Gather every line of the entries that includes the word "发布文章".

* Exercise inputs *
*** Begin section ***

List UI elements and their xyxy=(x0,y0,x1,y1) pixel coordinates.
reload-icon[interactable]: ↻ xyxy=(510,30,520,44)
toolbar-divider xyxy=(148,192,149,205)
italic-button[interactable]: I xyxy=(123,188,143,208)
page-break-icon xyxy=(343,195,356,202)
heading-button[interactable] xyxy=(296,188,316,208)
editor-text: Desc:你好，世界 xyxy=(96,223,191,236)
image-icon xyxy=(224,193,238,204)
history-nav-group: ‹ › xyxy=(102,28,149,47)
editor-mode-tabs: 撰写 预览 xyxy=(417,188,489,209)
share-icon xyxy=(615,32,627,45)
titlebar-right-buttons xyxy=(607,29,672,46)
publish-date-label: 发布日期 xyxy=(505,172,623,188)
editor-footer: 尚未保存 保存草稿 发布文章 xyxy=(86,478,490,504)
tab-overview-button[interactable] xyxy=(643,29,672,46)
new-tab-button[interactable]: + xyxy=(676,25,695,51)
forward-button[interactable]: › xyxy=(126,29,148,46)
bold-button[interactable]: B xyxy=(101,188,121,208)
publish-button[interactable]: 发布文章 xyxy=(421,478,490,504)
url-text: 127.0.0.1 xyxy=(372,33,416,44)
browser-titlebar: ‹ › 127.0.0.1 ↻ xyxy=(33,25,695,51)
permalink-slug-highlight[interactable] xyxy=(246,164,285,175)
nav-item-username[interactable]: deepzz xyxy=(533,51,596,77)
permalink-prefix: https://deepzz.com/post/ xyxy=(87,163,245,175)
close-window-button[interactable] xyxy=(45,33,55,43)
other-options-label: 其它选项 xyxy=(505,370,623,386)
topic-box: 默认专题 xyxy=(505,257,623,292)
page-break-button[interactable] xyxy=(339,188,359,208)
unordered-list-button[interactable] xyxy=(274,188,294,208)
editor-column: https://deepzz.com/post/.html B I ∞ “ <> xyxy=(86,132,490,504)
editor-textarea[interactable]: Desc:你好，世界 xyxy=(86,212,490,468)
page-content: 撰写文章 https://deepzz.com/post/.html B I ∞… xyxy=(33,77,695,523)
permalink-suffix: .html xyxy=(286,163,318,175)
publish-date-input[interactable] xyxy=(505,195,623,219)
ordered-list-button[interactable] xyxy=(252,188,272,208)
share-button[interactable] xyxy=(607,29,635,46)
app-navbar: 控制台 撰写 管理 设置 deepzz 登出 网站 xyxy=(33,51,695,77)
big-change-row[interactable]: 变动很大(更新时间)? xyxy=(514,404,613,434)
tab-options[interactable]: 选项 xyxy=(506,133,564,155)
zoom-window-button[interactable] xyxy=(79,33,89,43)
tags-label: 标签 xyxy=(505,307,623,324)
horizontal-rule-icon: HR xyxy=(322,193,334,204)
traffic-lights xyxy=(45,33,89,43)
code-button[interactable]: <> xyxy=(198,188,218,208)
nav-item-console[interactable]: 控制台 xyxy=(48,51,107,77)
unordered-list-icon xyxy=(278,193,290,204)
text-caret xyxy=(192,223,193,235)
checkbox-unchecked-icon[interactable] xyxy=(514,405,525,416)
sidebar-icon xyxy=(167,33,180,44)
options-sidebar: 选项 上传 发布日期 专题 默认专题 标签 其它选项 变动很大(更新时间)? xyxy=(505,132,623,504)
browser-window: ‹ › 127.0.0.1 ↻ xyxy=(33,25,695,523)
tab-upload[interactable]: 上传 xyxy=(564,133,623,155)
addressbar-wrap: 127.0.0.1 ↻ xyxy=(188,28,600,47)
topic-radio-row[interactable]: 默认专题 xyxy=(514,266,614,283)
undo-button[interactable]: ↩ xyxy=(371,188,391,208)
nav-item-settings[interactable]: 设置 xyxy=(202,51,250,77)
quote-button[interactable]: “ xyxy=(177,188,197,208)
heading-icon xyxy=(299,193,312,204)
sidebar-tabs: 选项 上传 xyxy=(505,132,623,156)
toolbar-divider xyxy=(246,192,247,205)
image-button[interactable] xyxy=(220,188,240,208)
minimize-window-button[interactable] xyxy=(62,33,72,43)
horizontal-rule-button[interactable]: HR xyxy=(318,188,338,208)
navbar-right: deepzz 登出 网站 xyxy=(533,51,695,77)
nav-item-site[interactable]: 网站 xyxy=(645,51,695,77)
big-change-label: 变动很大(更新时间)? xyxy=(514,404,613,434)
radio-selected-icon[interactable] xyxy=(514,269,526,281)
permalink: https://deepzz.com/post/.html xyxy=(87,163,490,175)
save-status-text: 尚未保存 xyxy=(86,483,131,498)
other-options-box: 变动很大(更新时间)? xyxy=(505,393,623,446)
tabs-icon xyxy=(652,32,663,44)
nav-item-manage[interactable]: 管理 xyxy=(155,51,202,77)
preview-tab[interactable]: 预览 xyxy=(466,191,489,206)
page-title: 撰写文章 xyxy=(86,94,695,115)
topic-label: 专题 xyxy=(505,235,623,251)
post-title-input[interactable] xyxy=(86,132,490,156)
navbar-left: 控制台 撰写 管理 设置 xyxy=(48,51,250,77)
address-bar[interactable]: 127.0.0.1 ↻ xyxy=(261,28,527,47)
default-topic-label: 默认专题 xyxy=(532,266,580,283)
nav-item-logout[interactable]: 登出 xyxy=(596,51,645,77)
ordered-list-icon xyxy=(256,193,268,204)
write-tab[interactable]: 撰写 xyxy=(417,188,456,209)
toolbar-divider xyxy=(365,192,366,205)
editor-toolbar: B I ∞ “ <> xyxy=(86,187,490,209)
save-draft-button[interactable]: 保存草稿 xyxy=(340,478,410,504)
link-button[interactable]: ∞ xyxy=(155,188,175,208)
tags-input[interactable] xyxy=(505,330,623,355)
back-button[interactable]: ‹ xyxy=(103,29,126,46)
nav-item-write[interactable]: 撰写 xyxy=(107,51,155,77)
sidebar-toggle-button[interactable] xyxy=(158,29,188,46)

*** End section ***

* Solution to this exercise *
editor-footer: 尚未保存 保存草稿 发布文章 xyxy=(86,478,490,504)
publish-button[interactable]: 发布文章 xyxy=(421,478,490,504)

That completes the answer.